薫物で山田松香木堂が参加していた。上演中にオリジナル調合の香を焚いていたようだが、結構前方席だっけど、マスクをしていたためか、正直あまりよくわからず……。
その限りの感覚ではあるが、伝統的な香木の香りというより、アロマ用に売られているもののような、フレグランス的用途な洋風の香りを感じた。前、山田松香木堂のお店へ行ったとき、色々お線香を試させていただいた。そのとき、アロマ用に作られたものも試させてもらったんだけど、お店の人が「華やかな香り」とおっしゃっていた商品と匂いの傾向が似ていた。ただ、燃焼の都合なのか、シーンによって調合を変えているのか、時々、もうちょっと渋い香りにも感じられるときがあった。

演奏の声楽部分は、個人的にはマイクなしでやって欲しかった。
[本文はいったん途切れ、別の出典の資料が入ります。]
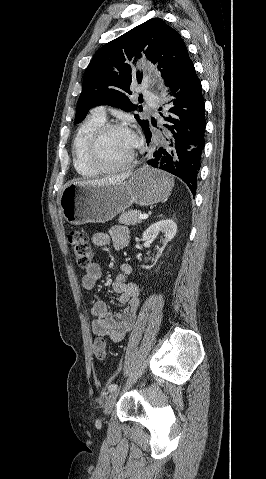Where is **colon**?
Instances as JSON below:
<instances>
[{
	"instance_id": "5ec220e1",
	"label": "colon",
	"mask_w": 266,
	"mask_h": 479,
	"mask_svg": "<svg viewBox=\"0 0 266 479\" xmlns=\"http://www.w3.org/2000/svg\"><path fill=\"white\" fill-rule=\"evenodd\" d=\"M67 239L78 266L88 269L93 263V253L88 235L83 231L73 229L68 232ZM92 351L96 358L105 359L107 357L106 340L102 337L96 338L92 345Z\"/></svg>"
}]
</instances>
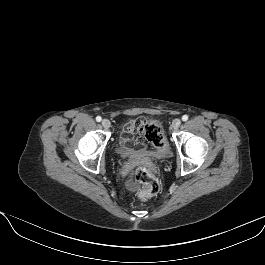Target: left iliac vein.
Wrapping results in <instances>:
<instances>
[{
    "instance_id": "1",
    "label": "left iliac vein",
    "mask_w": 265,
    "mask_h": 265,
    "mask_svg": "<svg viewBox=\"0 0 265 265\" xmlns=\"http://www.w3.org/2000/svg\"><path fill=\"white\" fill-rule=\"evenodd\" d=\"M180 125H181V120L179 118H176V119L173 120L172 128L174 130L178 129L180 127Z\"/></svg>"
}]
</instances>
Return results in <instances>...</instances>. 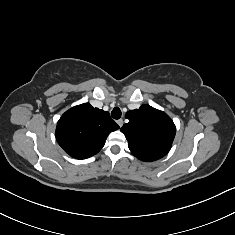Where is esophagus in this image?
<instances>
[{
  "label": "esophagus",
  "instance_id": "obj_1",
  "mask_svg": "<svg viewBox=\"0 0 235 235\" xmlns=\"http://www.w3.org/2000/svg\"><path fill=\"white\" fill-rule=\"evenodd\" d=\"M117 124L119 125V127H122L123 126V119L117 120Z\"/></svg>",
  "mask_w": 235,
  "mask_h": 235
}]
</instances>
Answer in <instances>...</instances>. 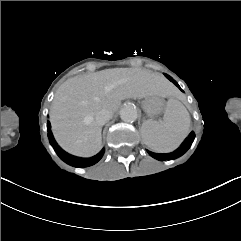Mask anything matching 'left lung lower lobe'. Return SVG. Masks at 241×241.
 <instances>
[{
  "label": "left lung lower lobe",
  "instance_id": "obj_1",
  "mask_svg": "<svg viewBox=\"0 0 241 241\" xmlns=\"http://www.w3.org/2000/svg\"><path fill=\"white\" fill-rule=\"evenodd\" d=\"M166 77L172 81L176 86L179 87V85L173 80V78H171L169 75H166ZM180 88V87H179ZM195 138V134L192 132L189 137L186 139V141L183 143V145L181 146V148H179L178 150H176L173 153H168V154H160V153H154V152H150L148 151L149 155L152 156L153 158L157 159V160H167V159H175L177 157H180L181 155H183L191 146L193 140Z\"/></svg>",
  "mask_w": 241,
  "mask_h": 241
}]
</instances>
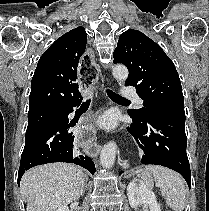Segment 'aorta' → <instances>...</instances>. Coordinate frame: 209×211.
<instances>
[{
    "label": "aorta",
    "mask_w": 209,
    "mask_h": 211,
    "mask_svg": "<svg viewBox=\"0 0 209 211\" xmlns=\"http://www.w3.org/2000/svg\"><path fill=\"white\" fill-rule=\"evenodd\" d=\"M128 69L124 65H116L113 67L112 74L117 80L125 81L128 77ZM116 143L113 141L104 145L100 154V163L102 167L110 169L115 162Z\"/></svg>",
    "instance_id": "1"
}]
</instances>
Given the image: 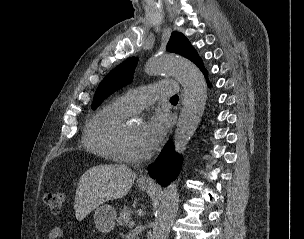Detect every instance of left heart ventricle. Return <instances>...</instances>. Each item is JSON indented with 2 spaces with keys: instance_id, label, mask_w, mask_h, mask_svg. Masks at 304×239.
<instances>
[{
  "instance_id": "left-heart-ventricle-1",
  "label": "left heart ventricle",
  "mask_w": 304,
  "mask_h": 239,
  "mask_svg": "<svg viewBox=\"0 0 304 239\" xmlns=\"http://www.w3.org/2000/svg\"><path fill=\"white\" fill-rule=\"evenodd\" d=\"M144 126L145 125L141 122L132 123L128 125L127 148L131 153L138 155L145 154L140 143V137Z\"/></svg>"
}]
</instances>
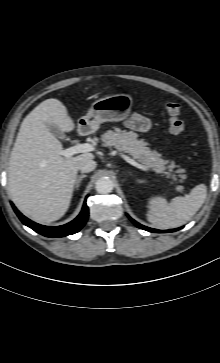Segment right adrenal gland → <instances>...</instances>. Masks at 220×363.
<instances>
[{"label":"right adrenal gland","instance_id":"2a0ac1e0","mask_svg":"<svg viewBox=\"0 0 220 363\" xmlns=\"http://www.w3.org/2000/svg\"><path fill=\"white\" fill-rule=\"evenodd\" d=\"M86 177H87V175H85V174L80 175V176L78 177V179H77V180H76V182H75V189H78V187L80 186L81 181H82L84 178H86Z\"/></svg>","mask_w":220,"mask_h":363}]
</instances>
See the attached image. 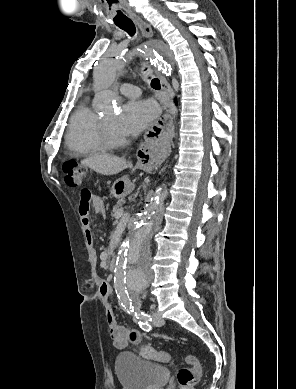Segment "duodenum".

むしろ、くっきりはっきり聞こえる必要ないんでは、と思った。

 


客席をみると、おそらく前方は雀右衛門ファン、後方はコンテンポラリーアートのファンの人なんだろうなと思った。
この手の企画は、基本的にはコンテンポラリーアートファンの人向けだな。こういう古典芸能異業種コラボ、もしくはモダンアップデートって、企画としては非常によく見るけど、なんかこう……、古典芸能に詳しくないほうが、面白いよね……。私も、古典芸能を見るようになる前のほうが、この手の企画を「なんかすごい!なんかかっこいい!」というふうに、受け止められていたと思う。今となっては、「ここまで金かけた企画でも、こうなるんだ〜……」というのが、素直な感想……。

 

でも、玉男さんの良さが改めて感じられたので、観て良かった。玉男さんの人間の役者との共演は、令和改元のイベントで、野村萬斎・市川海老蔵と寿式三番叟を踊っていたことが思い出される。その動画配信を観たときにも思ったのだが、玉男さんの人形は、人間のスケール感と同等の存在感がある。
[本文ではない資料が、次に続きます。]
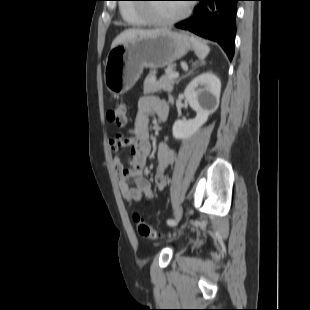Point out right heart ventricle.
Here are the masks:
<instances>
[{"label":"right heart ventricle","mask_w":310,"mask_h":310,"mask_svg":"<svg viewBox=\"0 0 310 310\" xmlns=\"http://www.w3.org/2000/svg\"><path fill=\"white\" fill-rule=\"evenodd\" d=\"M120 13L129 26L138 27L151 23L149 18H147L139 8L131 4H121Z\"/></svg>","instance_id":"right-heart-ventricle-1"}]
</instances>
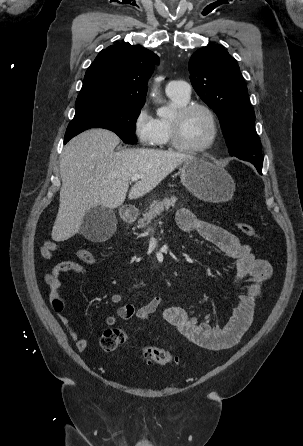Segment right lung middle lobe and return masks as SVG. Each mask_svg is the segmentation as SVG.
Instances as JSON below:
<instances>
[{
	"label": "right lung middle lobe",
	"instance_id": "right-lung-middle-lobe-1",
	"mask_svg": "<svg viewBox=\"0 0 303 446\" xmlns=\"http://www.w3.org/2000/svg\"><path fill=\"white\" fill-rule=\"evenodd\" d=\"M142 106L119 103H94L76 106L69 123L64 143L90 128H104L115 132L125 143L134 144L135 123Z\"/></svg>",
	"mask_w": 303,
	"mask_h": 446
}]
</instances>
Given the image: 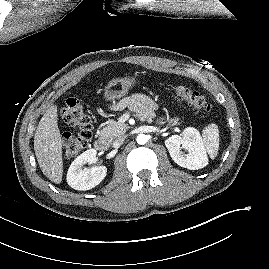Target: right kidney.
Wrapping results in <instances>:
<instances>
[{"label":"right kidney","instance_id":"ca27d5eb","mask_svg":"<svg viewBox=\"0 0 269 269\" xmlns=\"http://www.w3.org/2000/svg\"><path fill=\"white\" fill-rule=\"evenodd\" d=\"M97 151L89 149L79 155L70 165L67 173V183L75 190H90L100 184L105 178L107 168L105 166H94L90 169H82L85 164L95 163Z\"/></svg>","mask_w":269,"mask_h":269}]
</instances>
当日配布のプログラムに出演者インタビューが載っており、雀右衛門さん・玉男さんがそれぞれお互いについて書いていた。その雀右衛門さんコメントの中に、次のような言葉があった。

玉男さんは立役のお人形を遣われることが多いですが、人形を支えて動かすために「体の芯が鍛えられていなくてはならない」と常々おっしゃいます。(以下略、歌舞伎の女方でも同様の旨)

玉男様の体幹力は、やっぱり、意識的になされているものなんだ……。と思った。玉男さんは、文楽公演でも、人形が出てきたとき、明らかに胆力が違うオーラがある。他の人とは、動きのベースが違う。玉男さんならではの、立役の新しい解釈だと思う。今回は、人間の役者である雀右衛門さんと共演することによって、それがより一層はっきりわかって、良かった。